[Stored entries]

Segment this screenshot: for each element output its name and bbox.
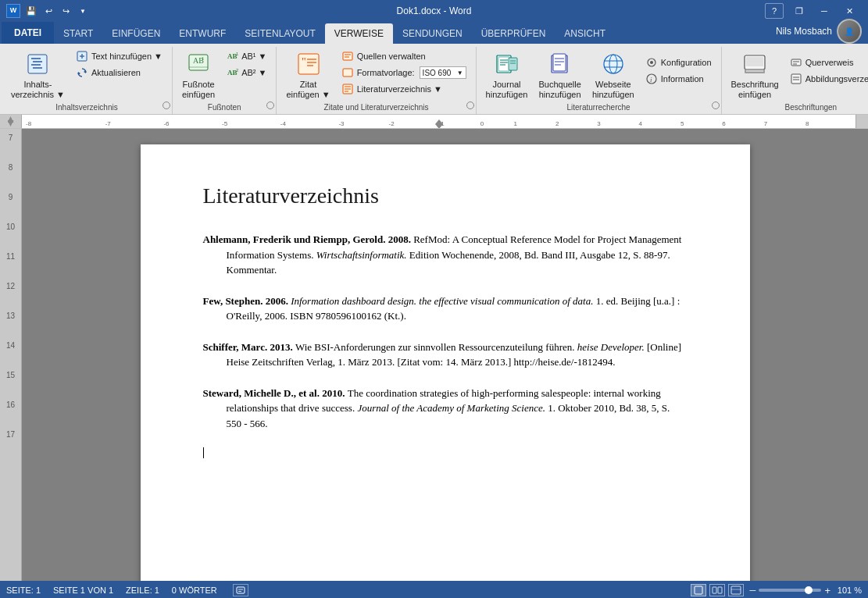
webseite-label: Webseitehinzufügen: [592, 80, 634, 100]
zoom-in-btn[interactable]: +: [824, 585, 830, 596]
group-literaturrecherche: Journalhinzufügen Buchquellehinzufügen: [477, 47, 722, 114]
btn-text-hinzufügen[interactable]: Text hinzufügen ▼: [71, 48, 167, 64]
svg-rect-59: [791, 74, 801, 84]
tab-ansicht[interactable]: ANSICHT: [555, 23, 615, 44]
line-num-9: 9: [0, 191, 21, 221]
group-inhaltsverzeichnis-content: Inhalts-verzeichnis ▼ Text hinzufügen ▼ …: [6, 47, 167, 101]
abbildungsverzeichnis-label: Abbildungsverzeichnis: [805, 74, 868, 84]
view-icons: [691, 584, 744, 596]
save-quick-btn[interactable]: 💾: [23, 3, 39, 19]
btn-abbildungsverzeichnis[interactable]: Abbildungsverzeichnis: [785, 71, 868, 87]
view-web-icon[interactable]: [728, 584, 744, 596]
beschriftung-label: Beschriftungeinfügen: [731, 80, 779, 100]
view-read-icon[interactable]: [709, 584, 725, 596]
zitate-small-group: Quellen verwalten Formatvorlage: ISO 690…: [337, 48, 471, 97]
ribbon-content: Inhalts-verzeichnis ▼ Text hinzufügen ▼ …: [0, 44, 868, 115]
btn-literaturverzeichnis[interactable]: Literaturverzeichnis ▼: [337, 81, 471, 97]
entry1-journal: Wirtschaftsinformatik.: [316, 249, 407, 261]
user-area: Nils Mosbach 👤: [776, 19, 868, 44]
line-num-11: 11: [0, 251, 21, 280]
btn-konfiguration[interactable]: Konfiguration: [641, 55, 716, 70]
btn-nächste-fußnote[interactable]: AB1 AB¹ ▼: [221, 48, 271, 64]
ruler-scale: -8 -7 -6 -5 -4 -3 -2 -1 0 1 2 3 4 5 6 7 …: [22, 115, 855, 128]
btn-formatvorlage[interactable]: Formatvorlage: ISO 690 ▼: [337, 65, 471, 80]
svg-rect-32: [498, 57, 509, 71]
btn-querverweis[interactable]: Querverweis: [785, 55, 868, 70]
tab-seitenlayout[interactable]: SEITENLAYOUT: [235, 23, 324, 44]
konfiguration-label: Konfiguration: [661, 58, 712, 67]
group-inhaltsverzeichnis-label: Inhaltsverzeichnis: [6, 101, 167, 114]
group-lit-content: Journalhinzufügen Buchquellehinzufügen: [481, 47, 716, 101]
line-num-15: 15: [0, 369, 21, 399]
tab-entwurf[interactable]: ENTWURF: [170, 23, 235, 44]
quick-access-toolbar: 💾 ↩ ↪ ▼: [23, 3, 91, 19]
refresh-icon: [76, 66, 88, 79]
svg-text:1: 1: [202, 55, 205, 62]
word-count-icon[interactable]: [233, 584, 248, 596]
btn-quellen-verwalten[interactable]: Quellen verwalten: [337, 48, 471, 64]
zoom-out-btn[interactable]: ─: [750, 586, 756, 595]
tab-datei[interactable]: DATEI: [2, 22, 54, 44]
btn-webseite-hinzufügen[interactable]: Webseitehinzufügen: [588, 48, 639, 100]
svg-marker-8: [84, 70, 86, 73]
tab-sendungen[interactable]: SENDUNGEN: [393, 23, 472, 44]
svg-rect-72: [713, 587, 716, 593]
ruler-left-margin: [0, 115, 22, 128]
table-of-figs-icon: [790, 73, 802, 85]
line-num-14: 14: [0, 340, 21, 369]
svg-rect-23: [343, 52, 352, 60]
journal-label: Journalhinzufügen: [486, 80, 528, 100]
quellen-verwalten-label: Quellen verwalten: [357, 52, 426, 61]
tab-überprüfen[interactable]: ÜBERPRÜFEN: [472, 23, 555, 44]
btn-inhaltsverzeichnis[interactable]: Inhalts-verzeichnis ▼: [6, 48, 70, 100]
redo-btn[interactable]: ↪: [58, 3, 73, 19]
undo-btn[interactable]: ↩: [41, 3, 56, 19]
buchquelle-label: Buchquellehinzufügen: [538, 80, 580, 100]
status-line: ZEILE: 1: [126, 586, 159, 595]
beschr-small-group: Querverweis Abbildungsverzeichnis: [785, 48, 868, 87]
entry4-journal: Journal of the Academy of Marketing Scie…: [357, 402, 545, 414]
btn-beschriftung-einfügen[interactable]: Beschriftungeinfügen: [727, 48, 784, 100]
citation-icon: ": [296, 52, 321, 77]
bib-entry-4: Steward, Michelle D., et al. 2010. The c…: [203, 386, 688, 432]
btn-endnote[interactable]: AB2 AB² ▼: [221, 65, 271, 80]
quick-access-dropdown[interactable]: ▼: [75, 3, 91, 19]
formatvorlage-select[interactable]: ISO 690 ▼: [420, 66, 466, 79]
entry3-author: Schiffer, Marc. 2013.: [203, 341, 295, 353]
btn-information[interactable]: i Information: [641, 71, 716, 87]
document-title: Literaturverzeichnis: [203, 183, 688, 208]
view-print-icon[interactable]: [691, 584, 706, 596]
tab-start[interactable]: START: [54, 23, 102, 44]
group-zitate-label: Zitate und Literaturverzeichnis: [281, 101, 470, 114]
fn2-label: AB² ▼: [241, 68, 266, 77]
tab-einfügen[interactable]: EINFÜGEN: [102, 23, 170, 44]
toc-label: Inhalts-verzeichnis ▼: [11, 80, 65, 100]
btn-journal-hinzufügen[interactable]: Journalhinzufügen: [481, 48, 533, 100]
querverweis-label: Querverweis: [805, 58, 854, 67]
toc-small-group: Text hinzufügen ▼ Aktualisieren: [71, 48, 167, 80]
document-page[interactable]: Literaturverzeichnis Ahlemann, Frederik …: [141, 144, 750, 581]
fn1-label: AB¹ ▼: [241, 52, 266, 61]
tab-verweise[interactable]: VERWEISE: [325, 23, 393, 44]
btn-aktualisieren[interactable]: Aktualisieren: [71, 65, 167, 80]
entry4-author: Steward, Michelle D., et al. 2010.: [203, 387, 348, 399]
group-fußnoten-content: AB 1 Fußnoteeinfügen AB1 AB¹ ▼ AB2: [177, 47, 272, 101]
svg-rect-26: [343, 69, 352, 77]
status-bar: SEITE: 1 SEITE 1 VON 1 ZEILE: 1 0 WÖRTER…: [0, 581, 868, 598]
help-button[interactable]: ?: [765, 3, 784, 19]
fn-small-group: AB1 AB¹ ▼ AB2 AB² ▼: [221, 48, 271, 80]
btn-fußnote-einfügen[interactable]: AB 1 Fußnoteeinfügen: [177, 48, 220, 100]
svg-rect-53: [746, 57, 763, 66]
cursor-line: [203, 447, 688, 459]
bib-icon: [341, 83, 354, 95]
zoom-slider[interactable]: [759, 589, 821, 592]
title-bar: W 💾 ↩ ↪ ▼ Dok1.docx - Word ? ❐ ─ ✕: [0, 0, 868, 22]
bib-entry-1: Ahlemann, Frederik und Riempp, Gerold. 2…: [203, 232, 688, 278]
btn-zitat-einfügen[interactable]: " Zitateinfügen ▼: [281, 48, 334, 100]
line-num-12: 12: [0, 280, 21, 310]
btn-buchquelle-hinzufügen[interactable]: Buchquellehinzufügen: [534, 48, 585, 100]
svg-text:1: 1: [236, 52, 238, 56]
group-zitate: " Zitateinfügen ▼ Quellen verwalten: [277, 47, 476, 114]
line-num-10: 10: [0, 221, 21, 251]
entry1-author: Ahlemann, Frederik und Riempp, Gerold. 2…: [203, 233, 414, 245]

▶ THE TASK: Make an exact copy of the records above, one that has none of the pictures.

▶ RESPONSE TO THIS TASK:
Segment this screenshot: for each element output its name and bbox.
webseite-label: Webseitehinzufügen: [592, 80, 634, 100]
zoom-in-btn[interactable]: +: [824, 585, 830, 596]
group-literaturrecherche: Journalhinzufügen Buchquellehinzufügen: [477, 47, 722, 114]
btn-text-hinzufügen[interactable]: Text hinzufügen ▼: [71, 48, 167, 64]
svg-rect-59: [791, 74, 801, 84]
tab-ansicht[interactable]: ANSICHT: [555, 23, 615, 44]
line-num-9: 9: [0, 191, 21, 221]
group-inhaltsverzeichnis-content: Inhalts-verzeichnis ▼ Text hinzufügen ▼ …: [6, 47, 167, 101]
abbildungsverzeichnis-label: Abbildungsverzeichnis: [805, 74, 868, 84]
view-icons: [691, 584, 744, 596]
save-quick-btn[interactable]: 💾: [23, 3, 39, 19]
btn-abbildungsverzeichnis[interactable]: Abbildungsverzeichnis: [785, 71, 868, 87]
view-web-icon[interactable]: [728, 584, 744, 596]
beschriftung-label: Beschriftungeinfügen: [731, 80, 779, 100]
view-read-icon[interactable]: [709, 584, 725, 596]
zitate-small-group: Quellen verwalten Formatvorlage: ISO 690…: [337, 48, 471, 97]
ribbon-content: Inhalts-verzeichnis ▼ Text hinzufügen ▼ …: [0, 44, 868, 115]
btn-literaturverzeichnis[interactable]: Literaturverzeichnis ▼: [337, 81, 471, 97]
entry1-journal: Wirtschaftsinformatik.: [316, 249, 407, 261]
user-area: Nils Mosbach 👤: [776, 19, 868, 44]
line-num-11: 11: [0, 251, 21, 280]
btn-konfiguration[interactable]: Konfiguration: [641, 55, 716, 70]
btn-nächste-fußnote[interactable]: AB1 AB¹ ▼: [221, 48, 271, 64]
ruler-scale: -8 -7 -6 -5 -4 -3 -2 -1 0 1 2 3 4 5 6 7 …: [22, 115, 855, 128]
btn-formatvorlage[interactable]: Formatvorlage: ISO 690 ▼: [337, 65, 471, 80]
svg-rect-32: [498, 57, 509, 71]
btn-querverweis[interactable]: Querverweis: [785, 55, 868, 70]
tab-seitenlayout[interactable]: SEITENLAYOUT: [235, 23, 324, 44]
konfiguration-label: Konfiguration: [661, 58, 712, 67]
group-inhaltsverzeichnis-label: Inhaltsverzeichnis: [6, 101, 167, 114]
group-lit-content: Journalhinzufügen Buchquellehinzufügen: [481, 47, 716, 101]
line-num-15: 15: [0, 369, 21, 399]
tab-entwurf[interactable]: ENTWURF: [170, 23, 235, 44]
quick-access-toolbar: 💾 ↩ ↪ ▼: [23, 3, 91, 19]
refresh-icon: [76, 66, 88, 79]
svg-text:1: 1: [202, 55, 205, 62]
word-count-icon[interactable]: [233, 584, 248, 596]
btn-quellen-verwalten[interactable]: Quellen verwalten: [337, 48, 471, 64]
zoom-out-btn[interactable]: ─: [750, 586, 756, 595]
tab-datei[interactable]: DATEI: [2, 22, 54, 44]
btn-webseite-hinzufügen[interactable]: Webseitehinzufügen: [588, 48, 639, 100]
svg-marker-8: [84, 70, 86, 73]
tab-sendungen[interactable]: SENDUNGEN: [393, 23, 472, 44]
svg-rect-72: [713, 587, 716, 593]
ruler-left-margin: [0, 115, 22, 128]
table-of-figs-icon: [790, 73, 802, 85]
line-num-14: 14: [0, 340, 21, 369]
svg-rect-23: [343, 52, 352, 60]
journal-label: Journalhinzufügen: [486, 80, 528, 100]
quellen-verwalten-label: Quellen verwalten: [357, 52, 426, 61]
tab-überprüfen[interactable]: ÜBERPRÜFEN: [472, 23, 555, 44]
btn-inhaltsverzeichnis[interactable]: Inhalts-verzeichnis ▼: [6, 48, 70, 100]
redo-btn[interactable]: ↪: [58, 3, 73, 19]
undo-btn[interactable]: ↩: [41, 3, 56, 19]
buchquelle-label: Buchquellehinzufügen: [538, 80, 580, 100]
status-line: ZEILE: 1: [126, 586, 159, 595]
beschr-small-group: Querverweis Abbildungsverzeichnis: [785, 48, 868, 87]
entry4-journal: Journal of the Academy of Marketing Scie…: [357, 402, 545, 414]
btn-beschriftung-einfügen[interactable]: Beschriftungeinfügen: [727, 48, 784, 100]
citation-icon: ": [296, 52, 321, 77]
bib-entry-4: Steward, Michelle D., et al. 2010. The c…: [203, 386, 688, 432]
btn-endnote[interactable]: AB2 AB² ▼: [221, 65, 271, 80]
quick-access-dropdown[interactable]: ▼: [75, 3, 91, 19]
formatvorlage-select[interactable]: ISO 690 ▼: [420, 66, 466, 79]
entry3-author: Schiffer, Marc. 2013.: [203, 341, 295, 353]
btn-information[interactable]: i Information: [641, 71, 716, 87]
document-title: Literaturverzeichnis: [203, 183, 688, 208]
view-print-icon[interactable]: [691, 584, 706, 596]
tab-start[interactable]: START: [54, 23, 102, 44]
group-zitate-label: Zitate und Literaturverzeichnis: [281, 101, 470, 114]
fn2-label: AB² ▼: [241, 68, 266, 77]
tab-einfügen[interactable]: EINFÜGEN: [102, 23, 170, 44]
toc-label: Inhalts-verzeichnis ▼: [11, 80, 65, 100]
btn-journal-hinzufügen[interactable]: Journalhinzufügen: [481, 48, 533, 100]
querverweis-label: Querverweis: [805, 58, 854, 67]
toc-small-group: Text hinzufügen ▼ Aktualisieren: [71, 48, 167, 80]
document-page[interactable]: Literaturverzeichnis Ahlemann, Frederik …: [141, 144, 750, 581]
fn1-label: AB¹ ▼: [241, 52, 266, 61]
tab-verweise[interactable]: VERWEISE: [325, 23, 393, 44]
btn-aktualisieren[interactable]: Aktualisieren: [71, 65, 167, 80]
entry4-author: Steward, Michelle D., et al. 2010.: [203, 387, 348, 399]
group-fußnoten-content: AB 1 Fußnoteeinfügen AB1 AB¹ ▼ AB2: [177, 47, 272, 101]
svg-rect-26: [343, 69, 352, 77]
status-bar: SEITE: 1 SEITE 1 VON 1 ZEILE: 1 0 WÖRTER…: [0, 581, 868, 598]
help-button[interactable]: ?: [765, 3, 784, 19]
fn-small-group: AB1 AB¹ ▼ AB2 AB² ▼: [221, 48, 271, 80]
btn-fußnote-einfügen[interactable]: AB 1 Fußnoteeinfügen: [177, 48, 220, 100]
svg-rect-53: [746, 57, 763, 66]
cursor-line: [203, 447, 688, 459]
bib-icon: [341, 83, 354, 95]
zoom-slider[interactable]: [759, 589, 821, 592]
title-bar: W 💾 ↩ ↪ ▼ Dok1.docx - Word ? ❐ ─ ✕: [0, 0, 868, 22]
bib-entry-1: Ahlemann, Frederik und Riempp, Gerold. 2…: [203, 232, 688, 278]
btn-zitat-einfügen[interactable]: " Zitateinfügen ▼: [281, 48, 334, 100]
line-num-12: 12: [0, 280, 21, 310]
btn-buchquelle-hinzufügen[interactable]: Buchquellehinzufügen: [534, 48, 585, 100]
svg-text:1: 1: [236, 52, 238, 56]
group-zitate: " Zitateinfügen ▼ Quellen verwalten: [277, 47, 476, 114]
line-num-10: 10: [0, 221, 21, 251]
entry1-author: Ahlemann, Frederik und Riempp, Gerold. 2…: [203, 233, 414, 245]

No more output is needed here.